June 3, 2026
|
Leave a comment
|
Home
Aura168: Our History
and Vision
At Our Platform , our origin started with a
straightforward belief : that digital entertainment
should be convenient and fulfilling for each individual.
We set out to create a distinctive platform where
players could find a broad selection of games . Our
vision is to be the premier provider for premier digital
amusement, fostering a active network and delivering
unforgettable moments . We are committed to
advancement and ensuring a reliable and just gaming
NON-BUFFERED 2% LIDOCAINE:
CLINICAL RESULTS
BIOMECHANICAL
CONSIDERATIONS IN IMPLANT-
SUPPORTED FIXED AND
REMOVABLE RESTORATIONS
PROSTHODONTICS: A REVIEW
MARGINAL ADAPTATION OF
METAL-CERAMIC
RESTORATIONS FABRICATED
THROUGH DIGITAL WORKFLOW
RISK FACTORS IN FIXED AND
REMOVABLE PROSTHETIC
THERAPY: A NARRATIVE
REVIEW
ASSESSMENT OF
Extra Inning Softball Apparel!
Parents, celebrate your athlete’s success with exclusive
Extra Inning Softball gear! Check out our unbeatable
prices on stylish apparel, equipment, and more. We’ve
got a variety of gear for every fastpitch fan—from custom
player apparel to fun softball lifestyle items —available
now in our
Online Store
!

---

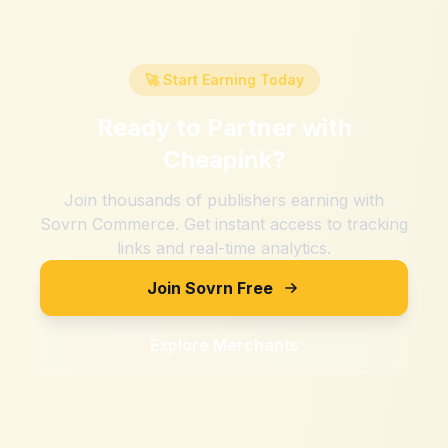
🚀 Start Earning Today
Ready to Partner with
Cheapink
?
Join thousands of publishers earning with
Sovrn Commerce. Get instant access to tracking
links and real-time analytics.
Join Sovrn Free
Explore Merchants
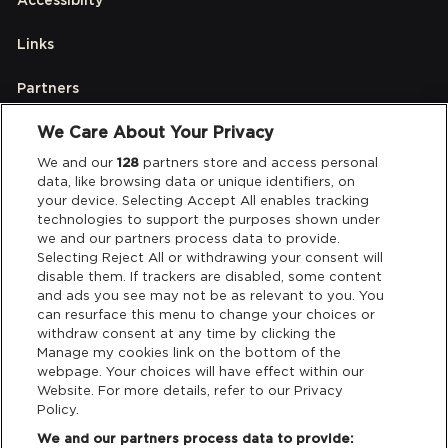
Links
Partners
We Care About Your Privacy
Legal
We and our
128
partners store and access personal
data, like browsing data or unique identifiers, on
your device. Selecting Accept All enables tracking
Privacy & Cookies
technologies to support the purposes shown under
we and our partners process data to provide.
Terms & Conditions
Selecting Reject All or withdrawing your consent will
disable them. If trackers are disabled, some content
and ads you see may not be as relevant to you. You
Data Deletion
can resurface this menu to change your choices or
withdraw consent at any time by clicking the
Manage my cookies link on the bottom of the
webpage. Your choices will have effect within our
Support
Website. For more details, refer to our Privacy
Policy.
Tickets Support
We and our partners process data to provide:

---

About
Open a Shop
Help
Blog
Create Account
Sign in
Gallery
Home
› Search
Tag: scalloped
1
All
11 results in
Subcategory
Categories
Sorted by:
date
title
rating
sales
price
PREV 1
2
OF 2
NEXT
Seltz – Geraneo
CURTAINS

---

→ **About this exercise**:
There is a line with "We set out to" and a line with "RISK FACTORS IN FIXED AND" above. Copy exactly those two lines and all lines between them, with nothing else.

→ **Output for this task**:
We set out to create a distinctive platform where
players could find a broad selection of games . Our
vision is to be the premier provider for premier digital
amusement, fostering a active network and delivering
unforgettable moments . We are committed to
advancement and ensuring a reliable and just gaming
NON-BUFFERED 2% LIDOCAINE:
CLINICAL RESULTS
BIOMECHANICAL
CONSIDERATIONS IN IMPLANT-
SUPPORTED FIXED AND
REMOVABLE RESTORATIONS
PROSTHODONTICS: A REVIEW
MARGINAL ADAPTATION OF
METAL-CERAMIC
RESTORATIONS FABRICATED
THROUGH DIGITAL WORKFLOW
RISK FACTORS IN FIXED AND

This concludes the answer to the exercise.